- [Task statement]
Every single record below is to be reproduced exactly.

** Opening Records block **

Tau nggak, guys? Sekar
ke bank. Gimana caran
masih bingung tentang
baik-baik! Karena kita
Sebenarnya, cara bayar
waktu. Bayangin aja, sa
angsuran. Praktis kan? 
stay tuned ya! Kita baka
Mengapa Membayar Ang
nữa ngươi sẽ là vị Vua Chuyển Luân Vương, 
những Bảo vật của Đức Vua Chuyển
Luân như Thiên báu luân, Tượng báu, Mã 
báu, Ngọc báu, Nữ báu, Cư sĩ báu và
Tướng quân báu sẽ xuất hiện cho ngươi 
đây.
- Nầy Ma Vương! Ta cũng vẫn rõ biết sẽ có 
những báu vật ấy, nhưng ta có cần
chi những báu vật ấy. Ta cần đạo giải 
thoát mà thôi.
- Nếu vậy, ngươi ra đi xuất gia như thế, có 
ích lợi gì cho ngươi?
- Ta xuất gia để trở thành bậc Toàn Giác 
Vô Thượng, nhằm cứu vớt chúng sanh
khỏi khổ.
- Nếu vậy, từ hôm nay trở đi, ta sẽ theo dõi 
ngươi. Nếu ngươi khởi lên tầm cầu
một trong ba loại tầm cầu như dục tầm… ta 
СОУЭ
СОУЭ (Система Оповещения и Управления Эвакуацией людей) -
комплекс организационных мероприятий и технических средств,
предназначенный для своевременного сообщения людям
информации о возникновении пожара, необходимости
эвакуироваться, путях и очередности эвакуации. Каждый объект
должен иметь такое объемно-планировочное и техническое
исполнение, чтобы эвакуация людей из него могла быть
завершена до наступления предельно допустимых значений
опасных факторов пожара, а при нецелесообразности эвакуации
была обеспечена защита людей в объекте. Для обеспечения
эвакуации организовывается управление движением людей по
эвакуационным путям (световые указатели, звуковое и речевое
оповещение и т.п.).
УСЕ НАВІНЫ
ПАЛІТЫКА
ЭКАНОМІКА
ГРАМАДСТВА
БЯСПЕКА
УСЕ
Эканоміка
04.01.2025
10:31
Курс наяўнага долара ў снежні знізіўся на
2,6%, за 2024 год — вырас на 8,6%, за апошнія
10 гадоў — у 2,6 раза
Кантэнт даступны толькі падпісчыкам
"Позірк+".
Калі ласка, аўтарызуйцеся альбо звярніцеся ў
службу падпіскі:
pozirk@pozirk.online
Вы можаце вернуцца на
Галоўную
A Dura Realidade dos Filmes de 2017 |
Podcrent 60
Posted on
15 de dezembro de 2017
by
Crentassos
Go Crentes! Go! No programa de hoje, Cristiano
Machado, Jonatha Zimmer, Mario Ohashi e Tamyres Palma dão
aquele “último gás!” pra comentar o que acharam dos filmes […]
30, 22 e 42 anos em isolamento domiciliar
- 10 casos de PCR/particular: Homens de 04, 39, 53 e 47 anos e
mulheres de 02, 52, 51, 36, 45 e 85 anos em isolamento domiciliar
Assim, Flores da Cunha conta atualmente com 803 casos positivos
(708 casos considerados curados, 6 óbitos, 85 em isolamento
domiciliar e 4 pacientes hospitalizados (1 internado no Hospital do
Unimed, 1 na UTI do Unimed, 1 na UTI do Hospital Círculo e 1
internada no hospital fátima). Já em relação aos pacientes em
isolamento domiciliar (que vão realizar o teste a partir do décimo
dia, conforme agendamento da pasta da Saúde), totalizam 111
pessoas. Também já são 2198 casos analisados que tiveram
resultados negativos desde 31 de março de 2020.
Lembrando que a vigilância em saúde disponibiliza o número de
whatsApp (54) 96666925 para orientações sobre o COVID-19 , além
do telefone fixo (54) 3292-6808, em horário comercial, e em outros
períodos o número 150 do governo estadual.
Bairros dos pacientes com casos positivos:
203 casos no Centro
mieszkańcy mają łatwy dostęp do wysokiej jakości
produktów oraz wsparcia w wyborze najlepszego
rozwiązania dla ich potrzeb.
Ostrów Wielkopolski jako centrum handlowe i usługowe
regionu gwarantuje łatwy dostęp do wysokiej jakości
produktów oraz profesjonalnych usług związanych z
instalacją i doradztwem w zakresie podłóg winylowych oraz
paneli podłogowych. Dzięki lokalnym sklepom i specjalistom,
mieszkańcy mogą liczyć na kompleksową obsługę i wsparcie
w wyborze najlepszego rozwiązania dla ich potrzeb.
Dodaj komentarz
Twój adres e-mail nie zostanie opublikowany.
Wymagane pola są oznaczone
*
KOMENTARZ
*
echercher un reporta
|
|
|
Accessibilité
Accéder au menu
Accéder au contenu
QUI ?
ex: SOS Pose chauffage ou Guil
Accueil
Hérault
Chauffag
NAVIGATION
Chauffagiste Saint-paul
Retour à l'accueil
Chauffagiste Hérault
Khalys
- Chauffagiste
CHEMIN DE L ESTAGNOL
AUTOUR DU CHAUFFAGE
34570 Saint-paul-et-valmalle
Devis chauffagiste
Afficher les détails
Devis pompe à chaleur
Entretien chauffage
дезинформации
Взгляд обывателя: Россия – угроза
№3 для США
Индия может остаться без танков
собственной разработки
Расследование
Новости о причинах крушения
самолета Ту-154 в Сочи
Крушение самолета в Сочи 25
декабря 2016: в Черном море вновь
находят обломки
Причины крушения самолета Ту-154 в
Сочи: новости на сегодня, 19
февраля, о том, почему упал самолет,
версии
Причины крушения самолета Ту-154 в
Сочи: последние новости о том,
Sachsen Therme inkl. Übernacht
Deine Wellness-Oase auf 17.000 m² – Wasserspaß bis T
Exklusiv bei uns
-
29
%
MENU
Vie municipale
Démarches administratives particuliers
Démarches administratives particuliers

** Closing Records block **

- [Response to the exercise]
Tau nggak, guys? Sekar
ke bank. Gimana caran
masih bingung tentang
baik-baik! Karena kita
Sebenarnya, cara bayar
waktu. Bayangin aja, sa
angsuran. Praktis kan? 
stay tuned ya! Kita baka
Mengapa Membayar Ang
nữa ngươi sẽ là vị Vua Chuyển Luân Vương, 
những Bảo vật của Đức Vua Chuyển
Luân như Thiên báu luân, Tượng báu, Mã 
báu, Ngọc báu, Nữ báu, Cư sĩ báu và
Tướng quân báu sẽ xuất hiện cho ngươi 
đây.
- Nầy Ma Vương! Ta cũng vẫn rõ biết sẽ có 
những báu vật ấy, nhưng ta có cần
chi những báu vật ấy. Ta cần đạo giải 
thoát mà thôi.
- Nếu vậy, ngươi ra đi xuất gia như thế, có 
ích lợi gì cho ngươi?
- Ta xuất gia để trở thành bậc Toàn Giác 
Vô Thượng, nhằm cứu vớt chúng sanh
khỏi khổ.
- Nếu vậy, từ hôm nay trở đi, ta sẽ theo dõi 
ngươi. Nếu ngươi khởi lên tầm cầu
một trong ba loại tầm cầu như dục tầm… ta 
СОУЭ
СОУЭ (Система Оповещения и Управления Эвакуацией людей) -
комплекс организационных мероприятий и технических средств,
предназначенный для своевременного сообщения людям
информации о возникновении пожара, необходимости
эвакуироваться, путях и очередности эвакуации. Каждый объект
должен иметь такое объемно-планировочное и техническое
исполнение, чтобы эвакуация людей из него могла быть
завершена до наступления предельно допустимых значений
опасных факторов пожара, а при нецелесообразности эвакуации
была обеспечена защита людей в объекте. Для обеспечения
эвакуации организовывается управление движением людей по
эвакуационным путям (световые указатели, звуковое и речевое
оповещение и т.п.).
УСЕ НАВІНЫ
ПАЛІТЫКА
ЭКАНОМІКА
ГРАМАДСТВА
БЯСПЕКА
УСЕ
Эканоміка
04.01.2025
10:31
Курс наяўнага долара ў снежні знізіўся на
2,6%, за 2024 год — вырас на 8,6%, за апошнія
10 гадоў — у 2,6 раза
Кантэнт даступны толькі падпісчыкам
"Позірк+".
Калі ласка, аўтарызуйцеся альбо звярніцеся ў
службу падпіскі:
pozirk@pozirk.online
Вы можаце вернуцца на
Галоўную
A Dura Realidade dos Filmes de 2017 |
Podcrent 60
Posted on
15 de dezembro de 2017
by
Crentassos
Go Crentes! Go! No programa de hoje, Cristiano
Machado, Jonatha Zimmer, Mario Ohashi e Tamyres Palma dão
aquele “último gás!” pra comentar o que acharam dos filmes […]
30, 22 e 42 anos em isolamento domiciliar
- 10 casos de PCR/particular: Homens de 04, 39, 53 e 47 anos e
mulheres de 02, 52, 51, 36, 45 e 85 anos em isolamento domiciliar
Assim, Flores da Cunha conta atualmente com 803 casos positivos
(708 casos considerados curados, 6 óbitos, 85 em isolamento
domiciliar e 4 pacientes hospitalizados (1 internado no Hospital do
Unimed, 1 na UTI do Unimed, 1 na UTI do Hospital Círculo e 1
internada no hospital fátima). Já em relação aos pacientes em
isolamento domiciliar (que vão realizar o teste a partir do décimo
dia, conforme agendamento da pasta da Saúde), totalizam 111
pessoas. Também já são 2198 casos analisados que tiveram
resultados negativos desde 31 de março de 2020.
Lembrando que a vigilância em saúde disponibiliza o número de
whatsApp (54) 96666925 para orientações sobre o COVID-19 , além
do telefone fixo (54) 3292-6808, em horário comercial, e em outros
períodos o número 150 do governo estadual.
Bairros dos pacientes com casos positivos:
203 casos no Centro
mieszkańcy mają łatwy dostęp do wysokiej jakości
produktów oraz wsparcia w wyborze najlepszego
rozwiązania dla ich potrzeb.
Ostrów Wielkopolski jako centrum handlowe i usługowe
regionu gwarantuje łatwy dostęp do wysokiej jakości
produktów oraz profesjonalnych usług związanych z
instalacją i doradztwem w zakresie podłóg winylowych oraz
paneli podłogowych. Dzięki lokalnym sklepom i specjalistom,
mieszkańcy mogą liczyć na kompleksową obsługę i wsparcie
w wyborze najlepszego rozwiązania dla ich potrzeb.
Dodaj komentarz
Twój adres e-mail nie zostanie opublikowany.
Wymagane pola są oznaczone
*
KOMENTARZ
*
echercher un reporta
|
|
|
Accessibilité
Accéder au menu
Accéder au contenu
QUI ?
ex: SOS Pose chauffage ou Guil
Accueil
Hérault
Chauffag
NAVIGATION
Chauffagiste Saint-paul
Retour à l'accueil
Chauffagiste Hérault
Khalys
- Chauffagiste
CHEMIN DE L ESTAGNOL
AUTOUR DU CHAUFFAGE
34570 Saint-paul-et-valmalle
Devis chauffagiste
Afficher les détails
Devis pompe à chaleur
Entretien chauffage
дезинформации
Взгляд обывателя: Россия – угроза
№3 для США
Индия может остаться без танков
собственной разработки
Расследование
Новости о причинах крушения
самолета Ту-154 в Сочи
Крушение самолета в Сочи 25
декабря 2016: в Черном море вновь
находят обломки
Причины крушения самолета Ту-154 в
Сочи: новости на сегодня, 19
февраля, о том, почему упал самолет,
версии
Причины крушения самолета Ту-154 в
Сочи: последние новости о том,
Sachsen Therme inkl. Übernacht
Deine Wellness-Oase auf 17.000 m² – Wasserspaß bis T
Exklusiv bei uns
-
29
%
MENU
Vie municipale
Démarches administratives particuliers
Démarches administratives particuliers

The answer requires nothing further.